US House Democrats say Oman labor reform not enough

Washington Post | Tuesday, July 11, 2006

US House Democrats say Oman labor reform not enough

Reuters

WASHINGTON (Reuters) - U.S. Democrats opposed to a free trade pact with Oman said on Tuesday that new reforms to the Gulf Arab state’s labor laws fall short of what is needed to win their support for the agreement.

A royal decree issued late on Saturday by Omani Sultan Qaboos "appears to address fully only one of the 10 areas where Oman’s labor laws do not comply with basic international standards," Democrats on the House of Representatives Ways and Means Committee said in an analysis of the new legislation.
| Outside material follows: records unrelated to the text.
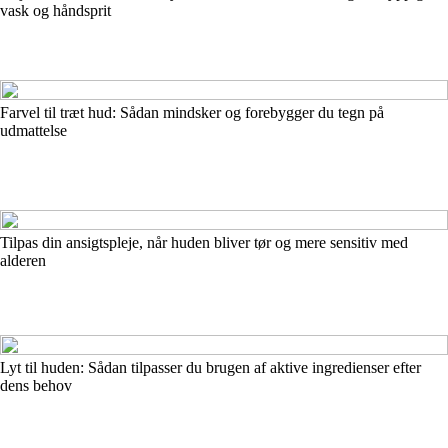
vask og håndsprit
Farvel til træt hud: Sådan mindsker og forebygger du tegn på
udmattelse
Tilpas din ansigtspleje, når huden bliver tør og mere sensitiv med
alderen
Lyt til huden: Sådan tilpasser du brugen af aktive ingredienser efter
dens behov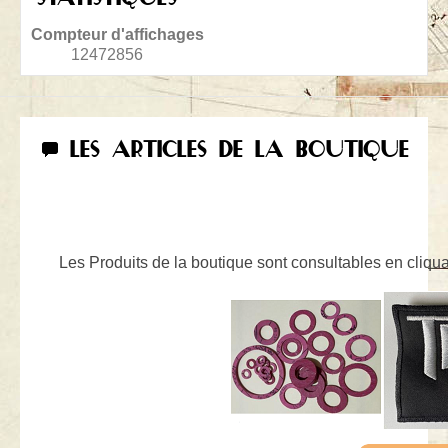
Compteur d'affichages
12472856
LES ARTICLES DE LA BOUTIQUE
Les Produits de la boutique sont consultables en cliquan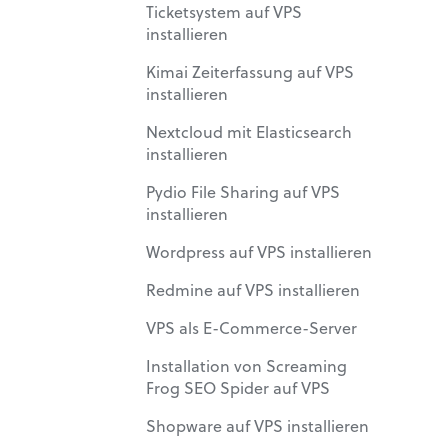
Ticketsystem auf VPS
installieren
Kimai Zeiterfassung auf VPS
installieren
Nextcloud mit Elasticsearch
installieren
Pydio File Sharing auf VPS
installieren
Wordpress auf VPS installieren
Redmine auf VPS installieren
VPS als E-Commerce-Server
Installation von Screaming
Frog SEO Spider auf VPS
Shopware auf VPS installieren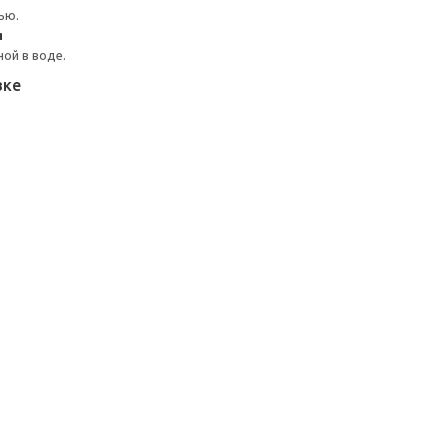
ью.
я
ой в воде.
вке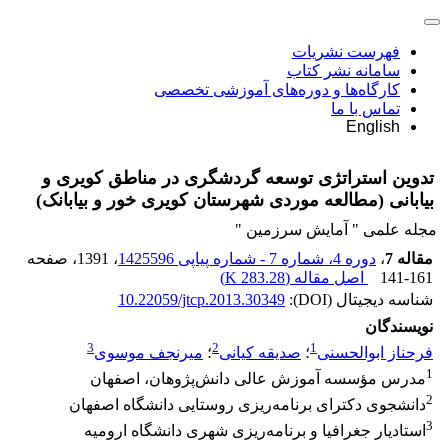
فهرست نشریات
سامانه نشر کتاب
کارگاه‌ها و دوره‌های آموزشی تخصصی
تماس با ما
English
تدوین استراتژی توسعه گردشگری در مناطق کویری و
بیابانی (مطالعه موردی شهرستان کویری خور و بیابانک)
مجله علمی " آمایش سرزمین "
مقاله 7
،
دوره 4، شماره 7 - شماره پیاپی 1425596
، 1391
، صفحه
141-161
اصل مقاله (
283.28 K
)
شناسه دیجیتال (DOI):
10.22059/jtcp.2013.30349
نویسندگان
3
2
1
فرحناز ابوالحسنی
؛
صدیقه کیانی
؛
میرنجف موسوی
1
مدرس مؤسسه آموزش عالی دانش‌پژوهان، اصفهان
2
دانشجوی دکترای برنامه‌ریزی روستایی دانشگاه اصفهان
3
استادیار جغرافیا و برنامه‌ریزی شهری دانشگاه ارومیه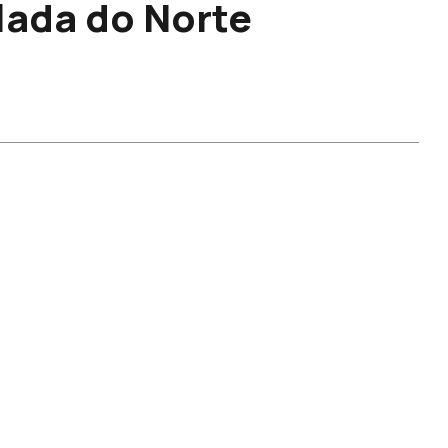
lada do Norte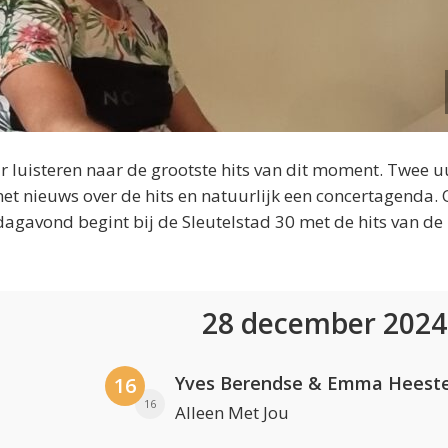
 luisteren naar de grootste hits van dit moment. Twee u
et nieuws over de hits en natuurlijk een concertagenda.
dagavond begint bij de Sleutelstad 30 met de hits van de
28 december 202
Yves Berendse & Emma Heeste
16
16
Alleen Met Jou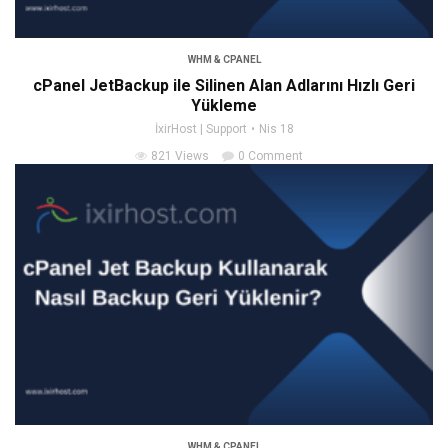
WHM & CPANEL
cPanel JetBackup ile Silinen Alan Adlarını Hızlı Geri
Yükleme
İxirHost | Support
Nis 18
821 Views
0 Comment
WHM & CPANEL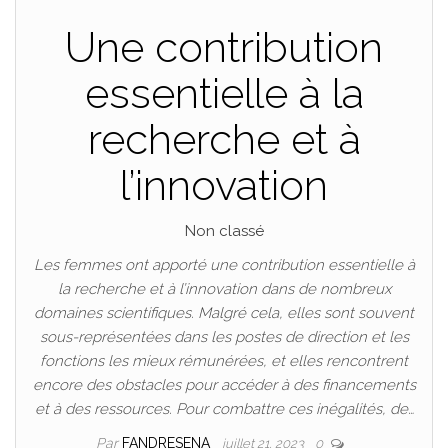
Une contribution
essentielle à la
recherche et à
l’innovation
Non classé
Les femmes ont apporté une contribution essentielle à
la recherche et à l’innovation dans de nombreux
domaines scientifiques. Malgré cela, elles sont souvent
sous-représentées dans les postes de direction et les
fonctions les mieux rémunérées, et elles rencontrent
encore des obstacles pour accéder à des financements
et à des ressources. Pour combattre ces inégalités, de…
Par
FANDRESENA
juillet 21, 2023
0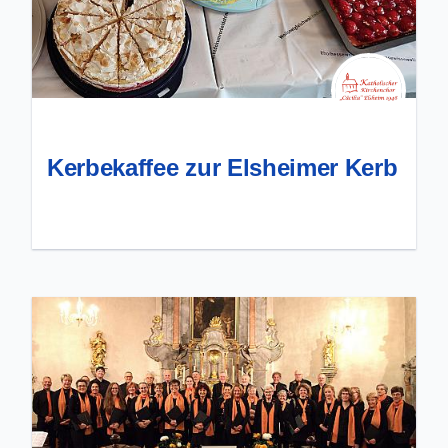
Kerbekaffee zur Elsheimer Kerb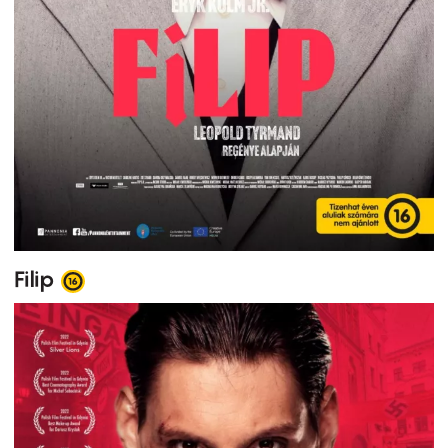
Filip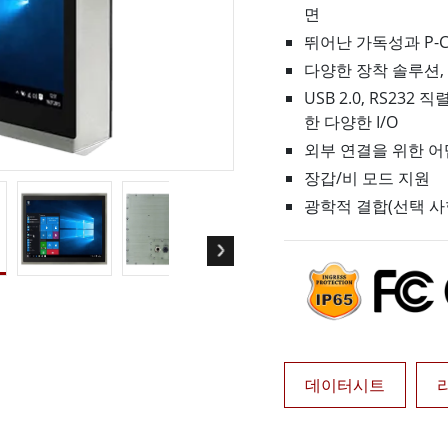
면
More
및 가스, ATEX 등급
AI 컴퓨터
뛰어난 가독성과 P-C
다양한 장착 솔루션, 
 등급 러기드 태블릿
엣지 AI 모빌리티
X 등급 내구성형 핸드헬드
엣지 AI 패널 PC
USB 2.0, RS232 
 등급 패널 PC
엣지 AI 컴퓨팅
한 다양한 I/O
More
외부 연결을 위한 어
장갑/비 모드 지원
광학적 결합(선택 사
데이터시트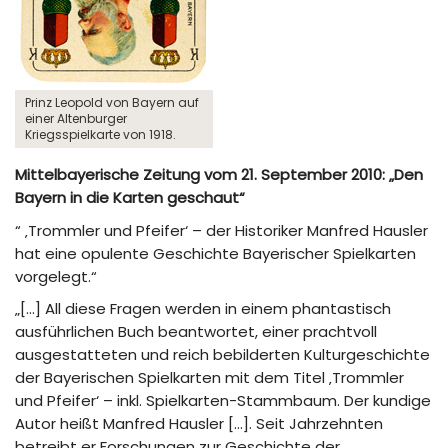
Prinz Leopold von Bayern auf
einer Altenburger
Kriegsspielkarte von 1918.
Mittelbayerische Zeitung vom 21. September 2010: „Den
Bayern in die Karten geschaut“
“ ‚Trommler und Pfeifer‘ – der Historiker Manfred Hausler
hat eine opulente Geschichte Bayerischer Spielkarten
vorgelegt.“
„[…] All diese Fragen werden in einem phantastisch
ausführlichen Buch beantwortet, einer prachtvoll
ausgestatteten und reich bebilderten Kulturgeschichte
der Bayerischen Spielkarten mit dem Titel ‚Trommler
und Pfeifer‘ – inkl. Spielkarten-Stammbaum. Der kundige
Autor heißt Manfred Hausler […]. Seit Jahrzehnten
betreibt er Forschungen zur Geschichte der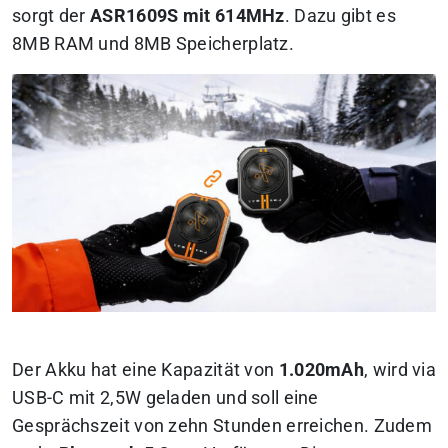
sorgt der
ASR1609S mit 614MHz
. Dazu gibt es
8MB RAM und 8MB Speicherplatz.
Der Akku hat eine Kapazität von
1.020mAh
, wird via
USB-C mit 2,5W geladen und soll eine
Gesprächszeit von zehn Stunden erreichen. Zudem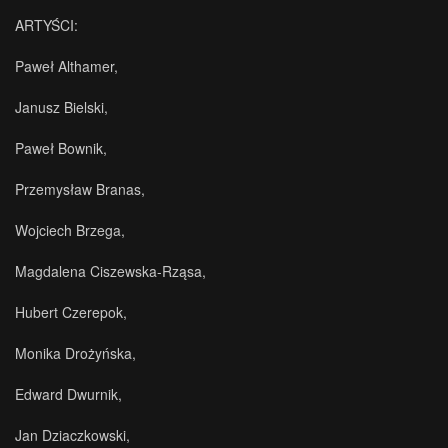
ARTYŚCI:
Paweł Althamer,
Janusz Bielski,
Paweł Bownik,
Przemysław Branas,
Wojciech Brzega,
Magdalena Ciszewska-Rząsa,
Hubert Czerepok,
Monika Drożyńska,
Edward Dwurnik,
Jan Dziaczkowski,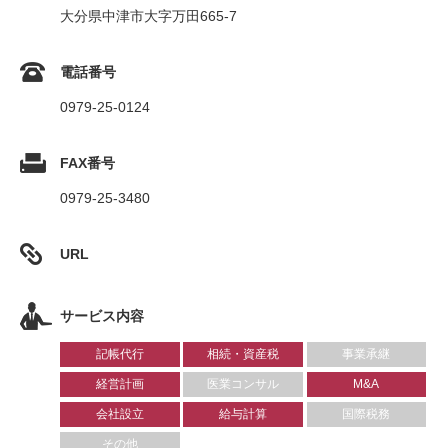
大分県中津市大字万田665-7
電話番号
0979-25-0124
FAX番号
0979-25-3480
URL
サービス内容
記帳代行
相続・資産税
事業承継
経営計画
医業コンサル
M&A
会社設立
給与計算
国際税務
その他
But a U.S. trade official defended the action as a step toward enacting reforms that Oman has promised by October 31.

"What they have essentially done is change their basic law and these royal decrees say now collective bargaining and lawful strikes are allowed," the official said, speaking to reporters on condition he not be identified.

The royal decree will be followed by government regulations that will flesh out the labor reforms, he said.

The full House is expected to vote this month on the pact with Oman, which the Bush administration describes as a strong ally. However, many Democrats who backed a free trade pact last year with another Gulf Arab state, Bahrain, are withholding their support for the Omani agreement.

Oman has a population of about 3 million and foreigners make up about 75 percent of the private sector workforce.

The congressional Democrats said the July 8 royal decree fully addresses one concern by more than quadrupling fines to about $1,300 for the worst forms of child labor.

But they said a provision against forced labor was inadequate because it "does not address the withholding of workers’ documents" — a situation the State Department has said sometimes prevents foreign workers in Oman from changing jobs.

The royal decree only partly addresses concerns about anti-union discrimination and promises action on five other labor law deficiencies without providing any specifics, the Democrats said.

The Senate voted 60-34 last month in favor of the U.S.-Oman free trade agreement, but the House also must pass the measure for it to become law.

U.S. Secretary of State Condoleezza Rice and White House National Security Adviser Stephen Hadley will help make the case for the pact by stressing the national security benefits of a peaceful and prosperous Middle East, the U.S. trade official said.

"I think at the end of the day ... we’ll get a strong vote," he said.